* [What this task involves] Copy out, from the data below, each line in which the word "plugin" occurs.

* [The input]

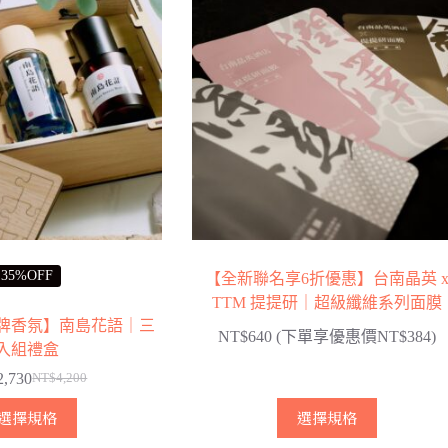
35%OFF
【全新聯名享6折優惠】台南晶英 
TTM 提提研｜超級纖維系列面膜
牌香氛】南島花語｜三
NT$640 (下單享優惠價NT$384)
入組禮盒
2,730
NT$
4,200
原
目
此
始
前
選擇規格
選擇規格
產
價
價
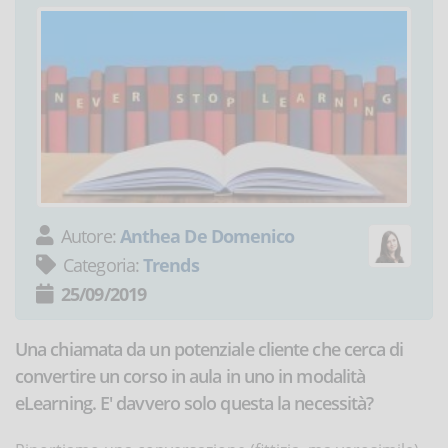
Autore:
Anthea De Domenico
Categoria:
Trends
25/09/2019
Una chiamata da un potenziale cliente che cerca di
convertire un corso in aula in uno in modalità
eLearning. E' davvero solo questa la necessità?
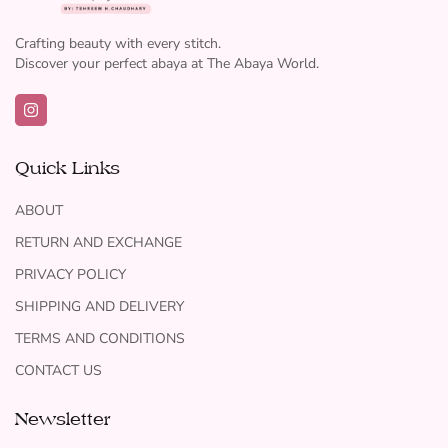
Crafting beauty with every stitch.
Discover your perfect abaya at The Abaya World.
Quick Links
ABOUT
RETURN AND EXCHANGE
PRIVACY POLICY
SHIPPING AND DELIVERY
TERMS AND CONDITIONS
CONTACT US
Newsletter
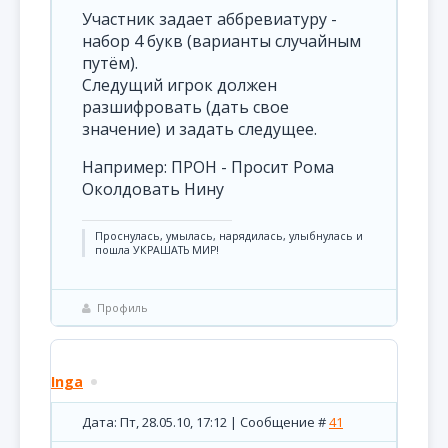
Участник задает аббревиатуру -
набор 4 букв (варианты случайным
путём).
Следущий игрок должен
разшифровать (дать свое
значение) и задать следущее.
Например: ПРОН - Просит Рома
Околдовать Нину
Проснулась, умылась, нарядилась, улыбнулась и
пошла УКРАШАТЬ МИР!
Профиль
Inga
Дата: Пт, 28.05.10, 17:12 | Сообщение #
41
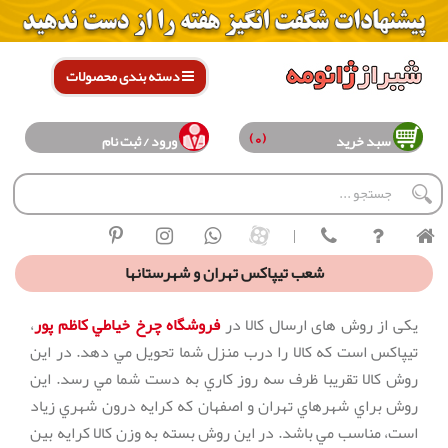
دسته بندی محصولات
(0)
سبد خرید
ورود / ثبت نام
|
شعب تيپاكس تهران و شهرستانها
یکی از روش های ارسال کالا در
فروشگاه چرخ خياطي كاظم پور
،
تیپاکس است که كالا را درب منزل شما تحويل مي دهد. در اين
روش كالا تقريبا ظرف سه روز كاري به دست شما مي رسد. اين
روش براي شهرهاي تهران و اصفهان كه كرايه درون شهري زياد
است، مناسب مي باشد. در اين روش بسته به وزن كالا كرايه بين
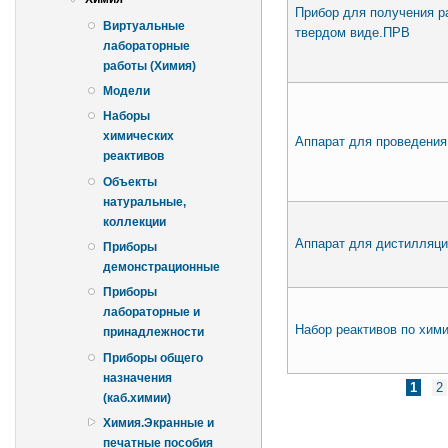
Прибор для получения р
Виртуальные
твердом виде.ПРВ
лабораторные
работы (Химия)
Модели
Наборы
химических
Аппарат для проведения
реактивов
Объекты
натуральные,
коллекции
Аппарат для дистилляци
Приборы
демонстрационные
Приборы
лабораторные и
Набор реактивов по хим
принадлежности
Приборы общего
назначения
Страницы
1
2
(каб.химии)
Химия.Экранные и
печатные пособия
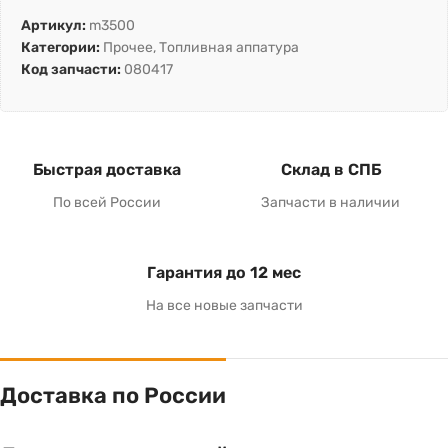
Артикул:
m3500
Категории:
Прочее
,
Топливная аппатура
Код запчасти:
080417
Быстрая доставка
Склад в СПБ
По всей России
Запчасти в наличии
Гарантия до 12 мес
На все новые запчасти
Доставка по России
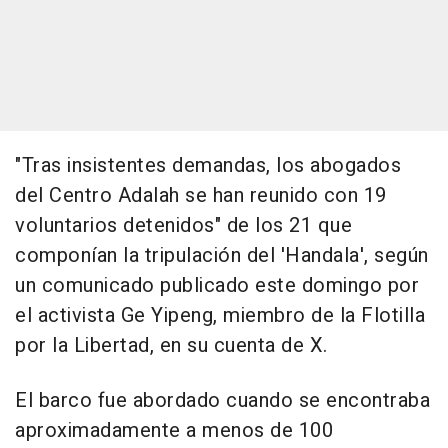
"Tras insistentes demandas, los abogados
del Centro Adalah se han reunido con 19
voluntarios detenidos" de los 21 que
componían la tripulación del 'Handala', según
un comunicado publicado este domingo por
el activista Ge Yipeng, miembro de la Flotilla
por la Libertad, en su cuenta de X.
El barco fue abordado cuando se encontraba
aproximadamente a menos de 100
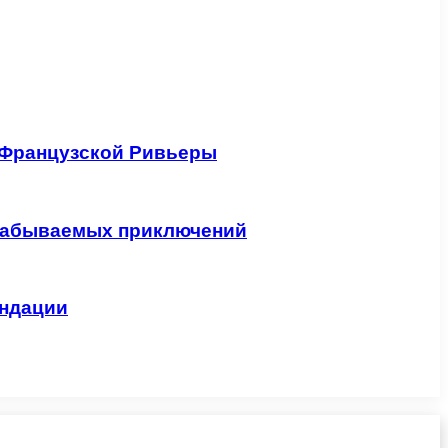
 Французской Ривьеры
незабываемых приключений
ендации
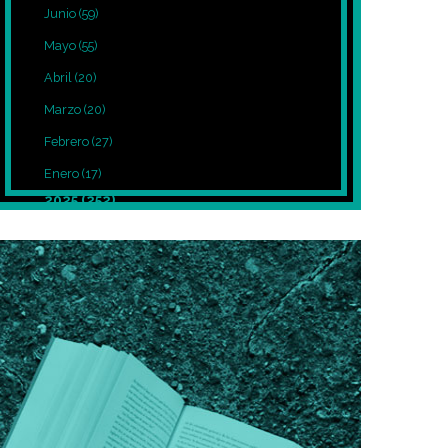
Junio
(59)
Mayo
(55)
Abril
(20)
Marzo
(20)
Febrero
(27)
Enero
(17)
2025
(252)
Diciembre
(39)
Noviembre
(27)
Octubre
(8)
Septiembre
(12)
Agosto
(7)
Julio
(7)
Junio
(5)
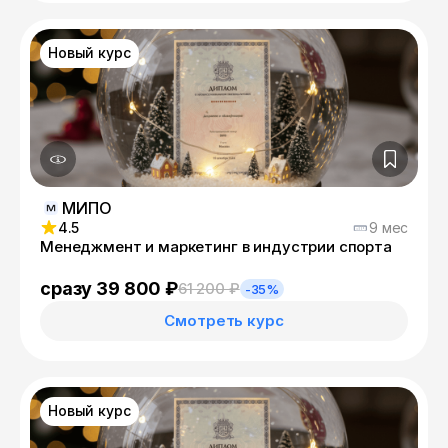
Новый курс
МИПО
4.5
9 мес
Менеджмент и маркетинг в индустрии спорта
сразу 39 800 ₽
61 200 ₽
-35%
Смотреть курс
Новый курс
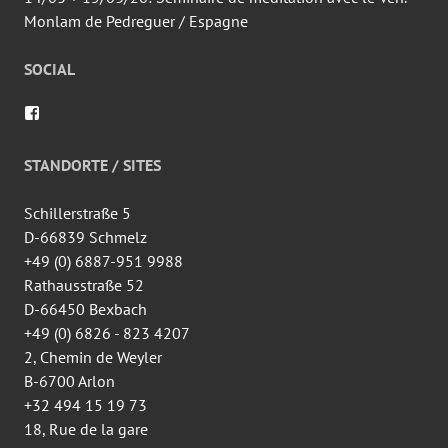
Monlam de Pedreguer / Espagne
SOCIAL
Voir
le
profil
de
STANDORTE / SITES
wingtsun.arlon
sur
Facebook
Schillerstraße 5
D-66839 Schmelz
+49 (0) 6887-951 9988
Rathausstraße 52
D-66450 Bexbach
+49 (0) 6826 - 823 4207
2, Chemin de Weyler
B-6700 Arlon
+32 494 15 19 73
18, Rue de la gare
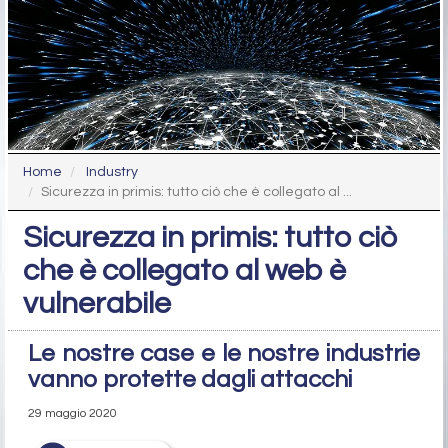
Home
Industry
Sicurezza in primis: tutto ciò che è collegato al ...
Sicurezza in primis: tutto ciò
che è collegato al web è
vulnerabile
Le nostre case e le nostre industrie
vanno protette dagli attacchi
29 maggio 2020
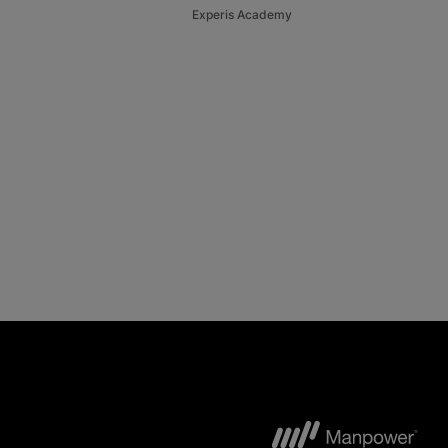
Experis Academy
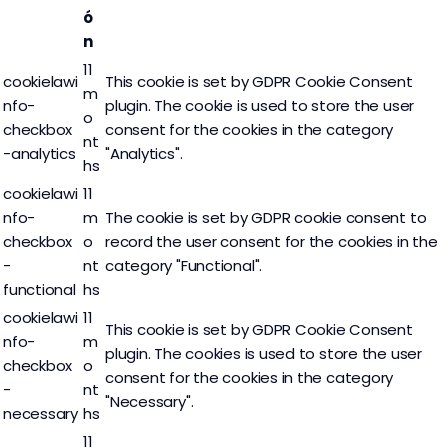
ó
n
11
cookielawi
This cookie is set by GDPR Cookie Consent
m
nfo-
plugin. The cookie is used to store the user
o
checkbox
consent for the cookies in the category
nt
-analytics
"Analytics".
hs
cookielawi
11
nfo-
m
The cookie is set by GDPR cookie consent to
checkbox
o
record the user consent for the cookies in the
-
nt
category "Functional".
functional
hs
cookielawi
11
This cookie is set by GDPR Cookie Consent
nfo-
m
plugin. The cookies is used to store the user
checkbox
o
consent for the cookies in the category
-
nt
"Necessary".
necessary
hs
11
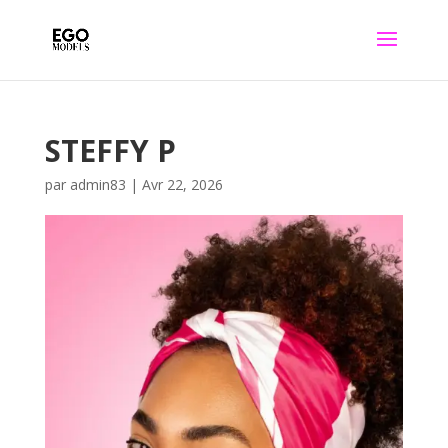
STEFFY P
par
admin83
|
Avr 22, 2026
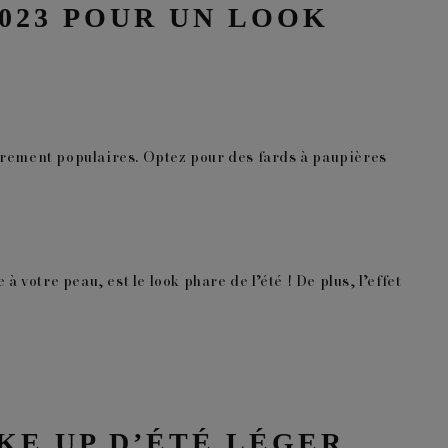
023 POUR UN LOOK
lièrement populaires. Optez pour des fards à paupières
votre peau, est le look phare de l’été ! De plus, l’effet
KE UP D’ÉTÉ LÉGER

* [Output for this task]
plugin. The cookie is used to store the user
plugin. The cookies is used to store the user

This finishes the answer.